Page:Wikidata making of.pdf/1

From Wikisource
Jump to navigation Jump to search
This page has been validated.

Wikidata: The Making Of

Denny Vrandečić

Wikimedia Foundation
San Francisco, California, USA
Q18618629
denny@wikimedia.org

Lydia Pintscher

Wikimedia Deutschland
Berlin, Germany
Q18016466
lydia.pintscher@wikimedia.de

Markus Krötzsch

TU Dresden
Dresden, Germany
Q18618630
markus.kroetzsch@tu-dresden.de

ABSTRACT

Wikidata, now a decade old, is the largest public knowledge graph, with data on more than 100 million concepts contributed by over 560,000 editors. It is widely used in applications and research. At its launch in late 2012, however, it was little more than a hopeful new Wikimedia project, with no content, almost no community, and a severely restricted platform. Seven years earlier still, in 2005, it was merely a rough idea of a few PhD students, a conceptual nucleus that had yet to pick up many important influences from others to turn into what is now called Wikidata. In this paper, we try to recount this remarkable journey, and we review what has been accomplished, what has been given up on, and what is yet left to do for the future.

CCS CONCEPTS

• Human-centered computing → Wikis; • Social and professional topics → Socio-technical systems; History of software; • Information systems → Wikis.

KEYWORDS

Wikidata, knowledge graph, Wikibase, MediaWiki

ACM Reference Format:
Denny Vrandečić, Lydia Pintscher, and Markus Krötzsch. 2023. Wikidata: The Making Of. In Companion Proceedings of the ACM Web Conference 2023 (WWW ’23 Companion), April 30–May 04, 2023, Austin, TX, USA. ACM, New York, NY, USA, 10 pages. https://doi.org/10.1145/3543873.3585579

This work is licensed under a Creative Commons Attribution-Share Alike International 4.0 License.
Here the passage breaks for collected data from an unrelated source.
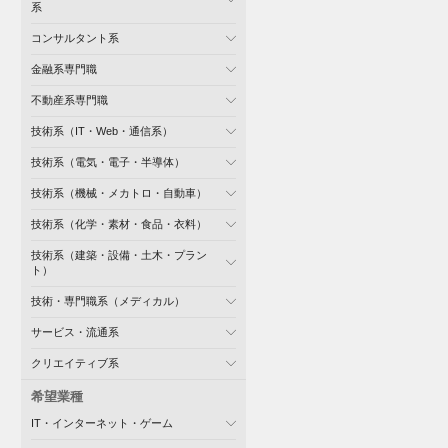
系
コンサルタント系
金融系専門職
不動産系専門職
技術系（IT・Web・通信系）
技術系（電気・電子・半導体）
技術系（機械・メカトロ・自動車）
技術系（化学・素材・食品・衣料）
技術系（建築・設備・土木・プラン
ト）
技術・専門職系（メディカル）
サービス・流通系
クリエイティブ系
希望業種
IT・インターネット・ゲーム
WWW ’23 Companion, April 30–May 04, 2023, Austin, TX, USA
© 2023 Copyright held by the owner/author(s).
ACM ISBN 978-1-4503-9419-2/23/04.
https://doi.org/10.1145/3543873.3585579

1 INTRODUCTION

For many practitioners and researchers, Wikidata [68] simply is the largest freely available knowledge graph today. Indeed, with more than 1.4 billion statements about over 100 million concepts across all domains of human knowledge,[1] it is a valuable resource in many applications. Wikidata content is behind answers of smart assistants such as Alexa or Siri, is used in software and mobile apps (see Fig. 1), and enables research, e.g., in life sciences [38, 73], humanities and social sciences [33, 66, 76], artificial intelligence [1, 10, 49, 53, 57], and beyond [3, 46, 51].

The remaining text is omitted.